Losing Randy Gregory in free agency, signing Dante Fowler Jr.
The Cowboys made it clear they were ready to move on from some veteran players like Amari Cooper or La’el Collins this offseason, but the loss of Randy Gregory stings more as the Broncos stole him at the last minute. Jerry Jones tried to spin his departure as the move that allowed Dallas to get three other quality players, but replacing Gregory with a rotation of Dorance Armstrong, Dante Fowler, and rookie Sam Williams isn’t that simple.
Gregory matched his career high in sacks with six last season, and was a strong enough run defender to stay on the field opposite of DeMarcus Lawrence. Between Gregory, Lawrence, and Micah Parsons, the Cowboys had continuity from their top pass rushers, that got better as games and the season went on.

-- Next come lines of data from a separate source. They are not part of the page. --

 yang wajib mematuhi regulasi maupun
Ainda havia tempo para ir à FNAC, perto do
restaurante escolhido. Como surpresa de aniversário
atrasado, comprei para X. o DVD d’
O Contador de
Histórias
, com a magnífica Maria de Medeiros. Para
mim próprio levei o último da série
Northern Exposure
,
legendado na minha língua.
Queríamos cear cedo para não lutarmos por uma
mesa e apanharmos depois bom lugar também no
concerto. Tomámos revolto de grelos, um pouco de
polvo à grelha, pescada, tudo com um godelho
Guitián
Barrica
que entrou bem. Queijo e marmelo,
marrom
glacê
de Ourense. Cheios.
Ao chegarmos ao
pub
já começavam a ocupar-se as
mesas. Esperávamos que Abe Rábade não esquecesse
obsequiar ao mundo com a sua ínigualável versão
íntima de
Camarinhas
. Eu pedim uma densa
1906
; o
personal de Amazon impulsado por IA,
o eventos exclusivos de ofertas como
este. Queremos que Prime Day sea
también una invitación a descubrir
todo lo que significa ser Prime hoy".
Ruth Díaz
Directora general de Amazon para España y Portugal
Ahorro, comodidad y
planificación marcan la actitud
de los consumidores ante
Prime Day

Now they have all of the traits left behind by Gregory, divided amongst players that may not see the field at the same time. Armstrong has the best chance to earn whatever starting snaps are available at right end, but the challenge for Dan Quinn becomes finding the playing time for Fowler and Williams to make them effective.
If the Cowboys are going to have any chance at replicating their turnover production from a year ago, they’ll need to consistently get after the quarterback. Losing a proven pass rusher and replacing him with a group that needs time to gel could leave the Cowboys secondary exposed to quarterbacks with a clean pocket, making it even harder to get offenses in the long down and distances this rush group needs to be effective.

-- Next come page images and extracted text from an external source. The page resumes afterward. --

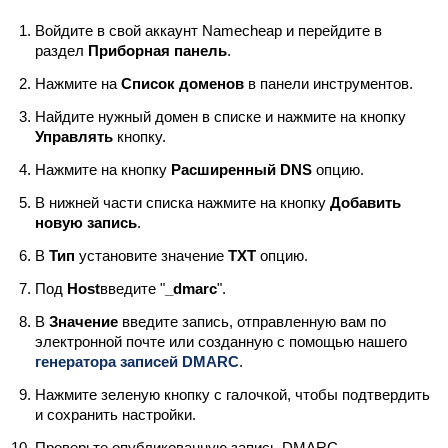
Войдите в свой аккаунт Namecheap и перейдите в
раздел
Приборная панель
.
Нажмите на
Список доменов
в панели инструментов.
Найдите нужный домен в списке и нажмите на кнопку
Управлять
кнопку.
Нажмите на кнопку
Расширенный DNS
опцию.
В нижней части списка нажмите на кнопку
Добавить
новую запись
.
В
Тип
установите значение
TXT
опцию.
Под
Host
введите "
_dmarc
".
В
Значение
введите запись, отправленную вам по
электронной почте или созданную с помощью нашего
генератора записей DMARC
.
Нажмите зеленую кнопку с галочкой, чтобы подтвердить
и сохранить настройки.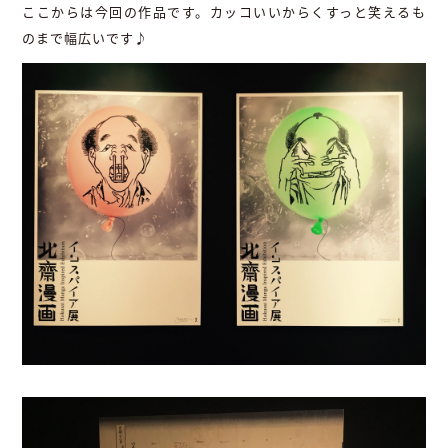
ここからは今回の作品です。カッコいいからくすっと笑えるも
のまで幅広いです♪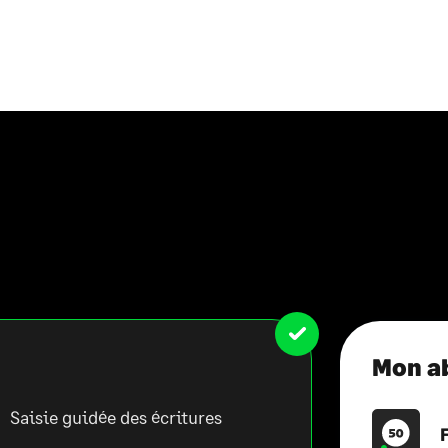
Mon a
Saisie guidée des écritures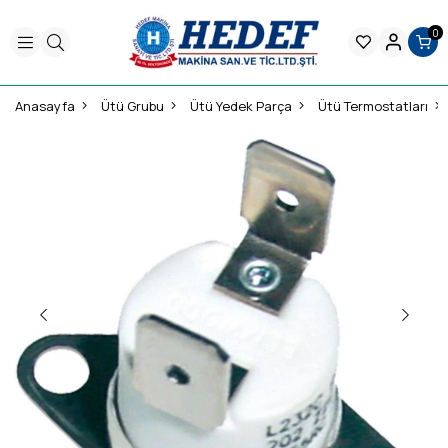
0
Anasayfa
Ütü Grubu
Ütü Yedek Parça
Ütü Termostatları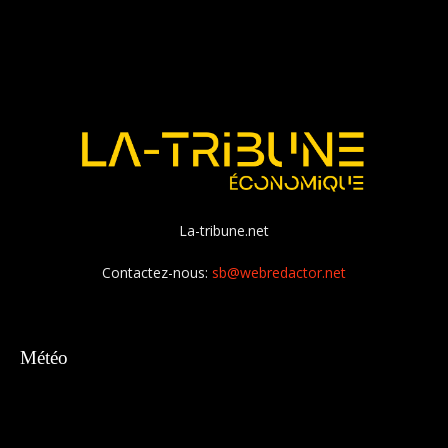
La-tribune.net
Contactez-nous:
sb@webredactor.net
Météo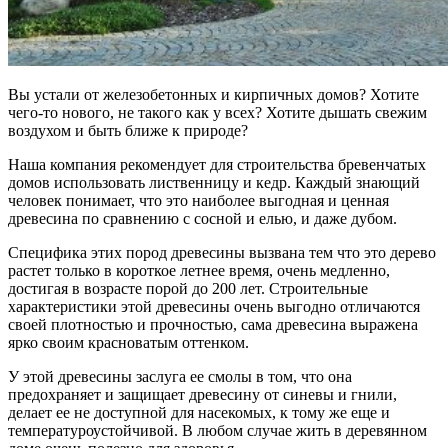
Вы устали от железобетонных и кирпичных домов? Хотите
чего-то нового, не такого как у всех? Хотите дышать свежим
воздухом и быть ближе к природе?
Наша компания рекомендует для строительства бревенчатых
домов использовать лиственницу и кедр. Каждый знающий
человек понимает, что это наиболее выгодная и ценная
древесина по сравнению с сосной и елью, и даже дубом.
Специфика этих пород древесины вызвана тем что это дерево
растет только в короткое летнее время, очень медленно,
достигая в возрасте порой до 200 лет. Строительные
характеристики этой древесины очень выгодно отличаются
своей плотностью и прочностью, сама древесина выражена
ярко своим красноватым оттенком.
У этой древесины заслуга ее смолы в том, что она
предохраняет и защищает древесину от синевы и гнили,
делает ее не доступной для насекомых, к тому же еще и
температуроустойчивой. В любом случае жить в деревянном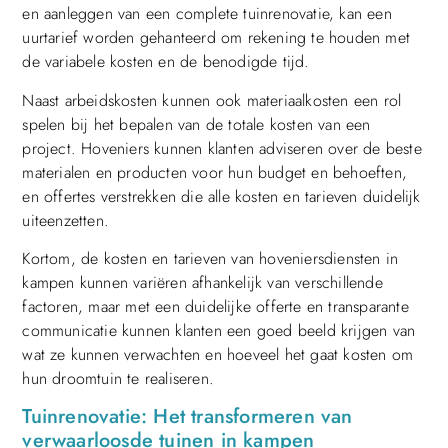
en aanleggen van een complete tuinrenovatie, kan een
uurtarief worden gehanteerd om rekening te houden met
de variabele kosten en de benodigde tijd.
Naast arbeidskosten kunnen ook materiaalkosten een rol
spelen bij het bepalen van de totale kosten van een
project. Hoveniers kunnen klanten adviseren over de beste
materialen en producten voor hun budget en behoeften,
en offertes verstrekken die alle kosten en tarieven duidelijk
uiteenzetten.
Kortom, de kosten en tarieven van hoveniersdiensten in
kampen kunnen variëren afhankelijk van verschillende
factoren, maar met een duidelijke offerte en transparante
communicatie kunnen klanten een goed beeld krijgen van
wat ze kunnen verwachten en hoeveel het gaat kosten om
hun droomtuin te realiseren.
Tuinrenovatie: Het transformeren van
verwaarloosde tuinen in kampen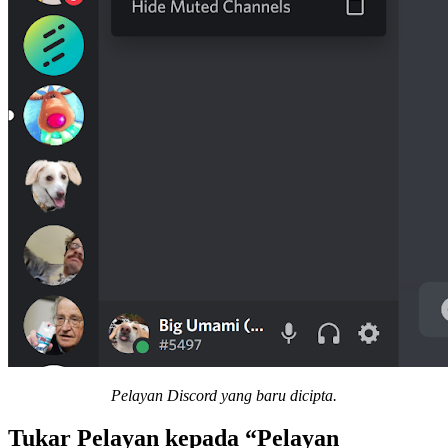
Pelayan Discord yang baru dicipta.
Tukar Pelayan kepada “Pelayan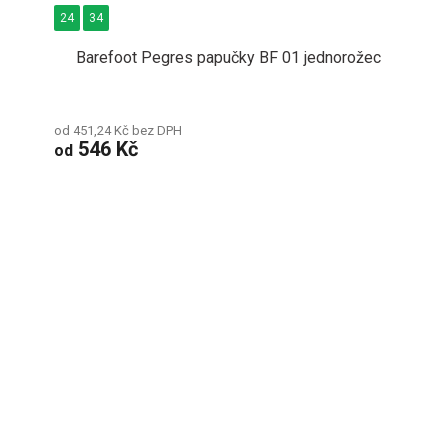
24
34
Barefoot Pegres papučky BF 01 jednorožec
od 451,24 Kč bez DPH
546 Kč
od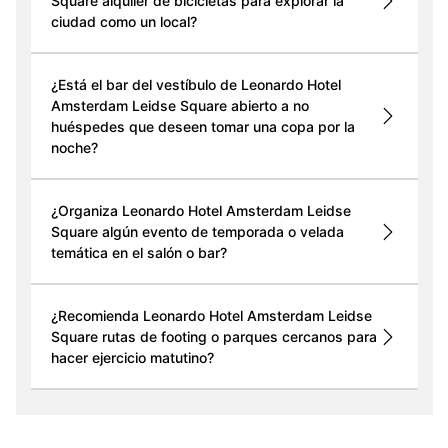
Square alquiler de bicicletas para explorar la
ciudad como un local?
¿Está el bar del vestíbulo de Leonardo Hotel
Amsterdam Leidse Square abierto a no
huéspedes que deseen tomar una copa por la
noche?
¿Organiza Leonardo Hotel Amsterdam Leidse
Square algún evento de temporada o velada
temática en el salón o bar?
¿Recomienda Leonardo Hotel Amsterdam Leidse
Square rutas de footing o parques cercanos para
hacer ejercicio matutino?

There’s also the overall concern that the Cowboys haven’t done enough about their run defense if they commit Parsons to more pass rush snaps leaving them thin at linebacker.
Re-signing DeMarcus Lawrence on a team-friendly deal was one of the best things the Cowboys did this offseason, as he’s helped a long list of defensive ends be productive on the opposite side of him. Entering year nine with the Cowboys, the hope is that he can do the same by the time Tom Brady and Joe Burrow come into AT&T Stadium.

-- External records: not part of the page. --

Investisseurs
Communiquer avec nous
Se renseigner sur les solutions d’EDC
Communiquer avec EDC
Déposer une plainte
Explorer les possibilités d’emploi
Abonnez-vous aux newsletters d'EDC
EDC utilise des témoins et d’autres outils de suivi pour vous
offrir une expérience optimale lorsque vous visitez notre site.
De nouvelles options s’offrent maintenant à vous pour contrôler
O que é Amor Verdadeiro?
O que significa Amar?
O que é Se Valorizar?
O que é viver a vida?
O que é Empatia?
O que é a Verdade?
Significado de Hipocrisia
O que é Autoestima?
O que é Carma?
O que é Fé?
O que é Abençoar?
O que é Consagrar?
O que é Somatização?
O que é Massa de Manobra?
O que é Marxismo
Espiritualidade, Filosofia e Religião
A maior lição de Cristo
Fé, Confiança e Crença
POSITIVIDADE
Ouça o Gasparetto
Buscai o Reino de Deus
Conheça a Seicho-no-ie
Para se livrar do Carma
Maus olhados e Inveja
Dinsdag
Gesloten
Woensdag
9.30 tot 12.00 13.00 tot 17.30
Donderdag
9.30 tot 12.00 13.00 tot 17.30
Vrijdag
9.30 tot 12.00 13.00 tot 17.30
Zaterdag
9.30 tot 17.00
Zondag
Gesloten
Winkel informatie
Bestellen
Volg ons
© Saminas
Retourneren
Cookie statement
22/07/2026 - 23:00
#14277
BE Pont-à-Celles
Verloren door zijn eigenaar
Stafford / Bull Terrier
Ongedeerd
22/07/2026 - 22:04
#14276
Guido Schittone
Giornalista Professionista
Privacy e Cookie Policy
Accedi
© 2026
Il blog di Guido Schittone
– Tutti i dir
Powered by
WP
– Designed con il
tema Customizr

Trading Amari Cooper to the Cleveland Browns, waiting until the third round to draft a wide receiver
In the past, the Cowboys have shown they won’t sit around and let their pass offense struggle with subpar receivers for too long. This was the essence of why they traded for Amari Cooper in 2018, though their plan at the moment is to let CeeDee Lamb prove he can carry this offense.
Lamb will have help from Michael Gallup upon his return from injury, as well as FA acquisition James Washington and rookie Jalen Tolbert. The Cowboys have plenty of speed at receiver, but do they have the skill to coexist in Kellen Moore’s offense and sustain drives?
The Cowboys opponents will surely try to make any other receiver but Lamb beat them, and Prescott needs more than just Dalton Schultz as a reliable check-down option. The promise of Tony Pollard being used as a receiver more could be proven as early as training camp, but the pressure on Gallup and Washington is still palpable.
This group has plenty of speed and route-running ability, but if the goal is to see more scripted touches within the flow of Moore’s offense for all of the Cowboys receivers, the team is also banking on some progression from their play-caller. Moore was a head coaching candidate for several teams this offseason, but hasn’t proven enough for any team besides Dallas to elevate him beyond offensive coordinator.
Instead of surrounding Moore with additional talent and finding a way to keep Amari Cooper as the savvy veteran that came up with clutch plays, the Cowboys will go into a prove it year for both Moore and McCarthy with receiver depth being a major concern.